• Exercise aim
Both the line with "商业环境中构筑起独特的软性优势。" and the line with "租赁、销售等交易行为或商业建议。任何主体因参考本站信息而产生的行" in the records below must appear in the output, along with every line between them, exactly and with nothing added.

Records provided START

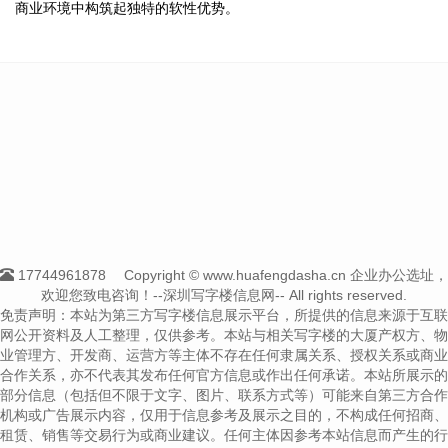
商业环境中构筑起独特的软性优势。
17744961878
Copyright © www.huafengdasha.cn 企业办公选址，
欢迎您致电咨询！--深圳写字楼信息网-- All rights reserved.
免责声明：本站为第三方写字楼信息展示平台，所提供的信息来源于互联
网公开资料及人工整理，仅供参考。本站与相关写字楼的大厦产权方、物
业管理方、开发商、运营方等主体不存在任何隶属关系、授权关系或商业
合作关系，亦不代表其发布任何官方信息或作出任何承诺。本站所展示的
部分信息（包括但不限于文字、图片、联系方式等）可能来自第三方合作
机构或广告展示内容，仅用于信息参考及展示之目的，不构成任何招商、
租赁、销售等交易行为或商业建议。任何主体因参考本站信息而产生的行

Records provided END
Records provided START

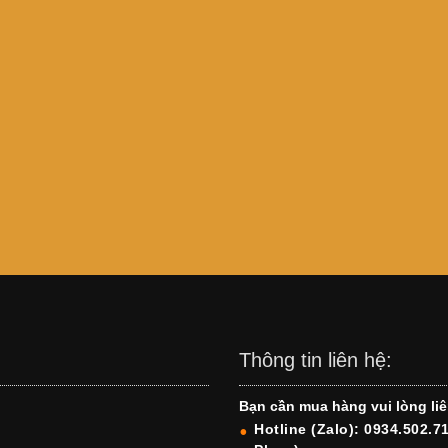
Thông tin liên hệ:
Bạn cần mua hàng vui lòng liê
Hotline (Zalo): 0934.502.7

Records provided END
Records provided START

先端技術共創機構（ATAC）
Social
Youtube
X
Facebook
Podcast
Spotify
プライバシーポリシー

Records provided END

• Answer to this exercise
商业环境中构筑起独特的软性优势。
17744961878
Copyright © www.huafengdasha.cn 企业办公选址，
欢迎您致电咨询！--深圳写字楼信息网-- All rights reserved.
免责声明：本站为第三方写字楼信息展示平台，所提供的信息来源于互联
网公开资料及人工整理，仅供参考。本站与相关写字楼的大厦产权方、物
业管理方、开发商、运营方等主体不存在任何隶属关系、授权关系或商业
合作关系，亦不代表其发布任何官方信息或作出任何承诺。本站所展示的
部分信息（包括但不限于文字、图片、联系方式等）可能来自第三方合作
机构或广告展示内容，仅用于信息参考及展示之目的，不构成任何招商、
租赁、销售等交易行为或商业建议。任何主体因参考本站信息而产生的行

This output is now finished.